Some of the septic systems have been replaced because they were failing; others were replaced because, as Jobin pointed out, “anyone wanting to increase the ‘footprint’ of their homes in high groundwater lots has had to go before the Planning Board to demonstrate that the [proposed septic systems or system expansions] would meet the new requirements” issued by the town and DEM.
DEM issued groundwater protection regulations specific to Jamestown Shores in response to 2006 legislation requiring the dept. to evaluate the effects of its regulatory decisions. The Cumulative Impacts bill was introduced by Sen. Teresa Paiva Weed (D) because of concerns about the Shores’ groundwater.
“DEM modified its regulations in such a way that they have issued outright denials for new septic systems in areas of high groundwater, whereas, previously, they issued those decisions on a caseby case basis,” Keiser said. “The other change was [septic system] separation from the well, which now triggers an automatic denial if a proposed septic system is less than 85 feet from a well – either the homeowner’s well or a neighbor’s well.
“The water testing we’re planning,” Keiser added, “will advance the goals of the more rigorous DEM regulations by allowing the dept. to determine whether or not additional fine tuning is necessary.”

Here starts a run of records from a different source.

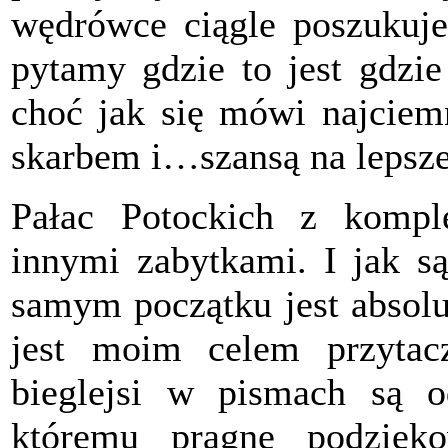
wędrówce ciągle poszukuje
pytamy gdzie to jest gdzi
choć jak się mówi najciemn
skarbem i…szansą na lepsze 
Pałac Potockich z komp
innymi zabytkami. I jak s
samym początku jest absolu
jest moim celem przytac
bieglejsi w pismach są 
któremu pragnę podzię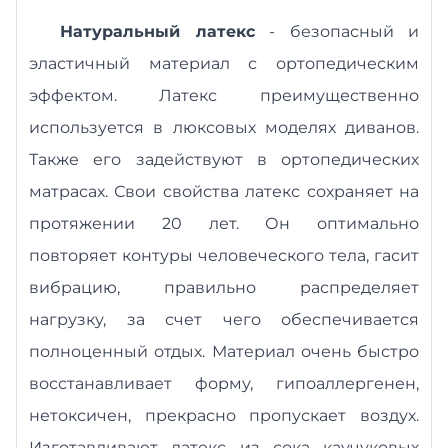
Натуральный латекс
- безопасный и
эластичный материал с ортопедическим
эффектом.
Латекс преимущественно
используется в люксовых моделях диванов.
Также его задействуют в ортопедических
матрасах. Свои свойства латекс сохраняет на
протяжении 20 лет. Он оптимально
повторяет контуры человеческого тела, гасит
вибрацию, правильно распределяет
нагрузку, за счет чего обеспечивается
полноценный отдых. Материал очень быстро
восстанавливает форму, гипоаллергенен,
нетоксичен, прекрасно пропускает воздух.
Изготавливают латекс из сока каучуковых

In early September, the town will send out letters thanking homeowners for their decision to participate in the sampling program. The letters will include a survey asking some basic questions about their wells, and there will be a phone number to call for scheduling appointments – which will be scheduled over a two- to four-week period.
“The schedule,” Jobin said, “will depend on how many samples the DOH lab can handle at a time, and we’re still looking into that. But the goal is to start sampling towards the end of September and wrap up in mid-October. It will take three to four weeks to get the results from DOH, which the homeowners will be advised to call if they have questions about their results.
“Education and outreach will continue until late spring,” Jobin added, pointing out that “we may then do another round of sampling, and those results will come in sometime in June. At that point, all the results will be sent to URI for analysis, and, hopefully in fall of 2011, DEM, URI and DOH will have recommendations that they can present to the Town Council.”